Goal of the exercise >> Exactly the lines below from the one with "This website uses" up to and including the one with "enhance user experience" make up the answer, with nothing else added.

Task material >>
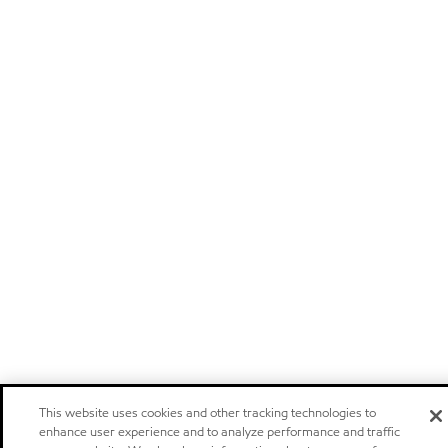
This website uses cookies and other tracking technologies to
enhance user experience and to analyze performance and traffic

--

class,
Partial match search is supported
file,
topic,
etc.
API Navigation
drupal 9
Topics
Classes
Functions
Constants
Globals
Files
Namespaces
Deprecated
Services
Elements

---

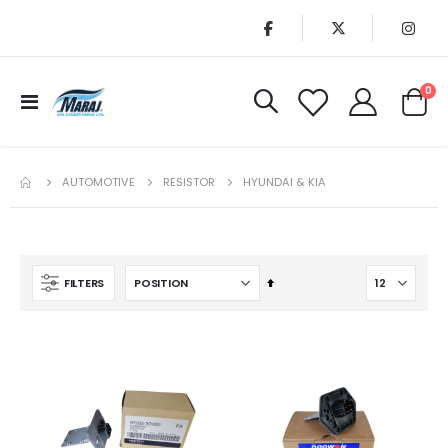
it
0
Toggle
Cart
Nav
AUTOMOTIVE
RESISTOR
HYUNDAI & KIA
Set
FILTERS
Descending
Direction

Result of the task >>
This website uses cookies and other tracking technologies to
enhance user experience and to analyze performance and traffic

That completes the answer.